Some update:

I removed the auto warm configurations for the various caches and reduced
the cache sizes. I then issued a call to delete a day's worth of data (800K
documents).

There was no out of memory this time - but some of the nodes went into
recovery mode.
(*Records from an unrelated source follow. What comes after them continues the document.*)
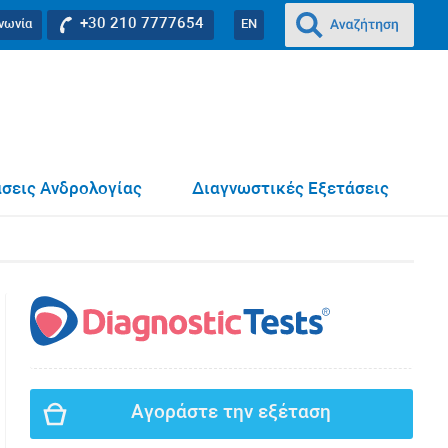
+30 210 7777654
ινωνία
EN
σεις Ανδρολογίας
Διαγνωστικές Εξετάσεις
Αγοράστε την εξέταση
Was able to catch some logs this time around and this is
what i see:

****************
*WARN  [2014-04-14 18:11:00.381] [org.apache.solr.update.PeerSync]
PeerSync: core=core1_shard1_replica2 url=http://host1:8983/solr
<http://host1:8983/solr> too many updates received since start -
startingUpdates no longer overlaps with our currentUpdates*
*INFO  [2014-04-14 18:11:00.476] [org.apache.solr.cloud.RecoveryStrategy]
PeerSync Recovery was not successful - trying replication.
core=core1_shard1_replica2*
*INFO  [2014-04-14 18:11:00.476] [org.apache.solr.cloud.RecoveryStrategy]
Starting Replication Recovery. core=core1_shard1_replica2*
*INFO  [2014-04-14 18:11:00.535] [org.apache.solr.cloud.RecoveryStrategy]
Begin buffering updates. core=core1_shard1_replica2*
*INFO  [2014-04-14 18:11:00.536] [org.apache.solr.cloud.RecoveryStrategy]
Attempting to replicate from http://host2:8983/solr/core1_shard1_replica1/
<http://host2:8983/solr/core1_shard1_replica1/>. core=core1_shard1_replica2*
*INFO  [2014-04-14 18:11:00.536]
[org.apache.solr.client.solrj.impl.HttpClientUtil] Creating new http
client,
config:maxConnections=128&maxConnectionsPerHost=32&followRedirects=false*
*INFO  [2014-04-14 18:11:01.964]
[org.apache.solr.client.solrj.impl.HttpClientUtil] Creating new http
client,
config:connTimeout=5000&socketTimeout=20000&allowCompression=false&maxConnections=10000&maxConnectionsPerHost=10000*
*INFO  [2014-04-14 18:11:01.969] [org.apache.solr.handler.SnapPuller]  No
value set for 'pollInterval'. Timer Task not started.*
*INFO  [2014-04-14 18:11:01.973] [org.apache.solr.handler.SnapPuller]
Master's generation: 1108645*
*INFO  [2014-04-14 18:11:01.973] [org.apache.solr.handler.SnapPuller]
Slave's generation: 1108627*
*INFO  [2014-04-14 18:11:01.973] [org.apache.solr.handler.SnapPuller]
Starting replication process*
*INFO  [2014-04-14 18:11:02.007] [org.apache.solr.handler.SnapPuller]
Number of files in latest index in master: 814*
*INFO  [2014-04-14 18:11:02.007]
[org.apache.solr.core.CachingDirectoryFactory] return new directory for
/opt/data/solr/core1_shard1_replica2/data/index.20140414181102007*
*INFO  [2014-04-14 18:11:02.008] [org.apache.solr.handler.SnapPuller]
Starting download to
NRTCachingDirectory(org.apache.lucene.store.MMapDirectory@/opt/data/solr/core1_shard1_replica2/data/index.20140414181102007
lockFactory=org.apache.lucene.store.NativeFSLockFactory@5f6570fe;
maxCacheMB=48.0 maxMergeSizeMB=4.0) fullCopy=true*

****************


So, it looks like the number of updates is too huge for the regular
replication and then it goes into full copy of index. And since our index
size is very huge (350G), this is causing the cluster to go into recovery
mode forever - trying to copy that huge index.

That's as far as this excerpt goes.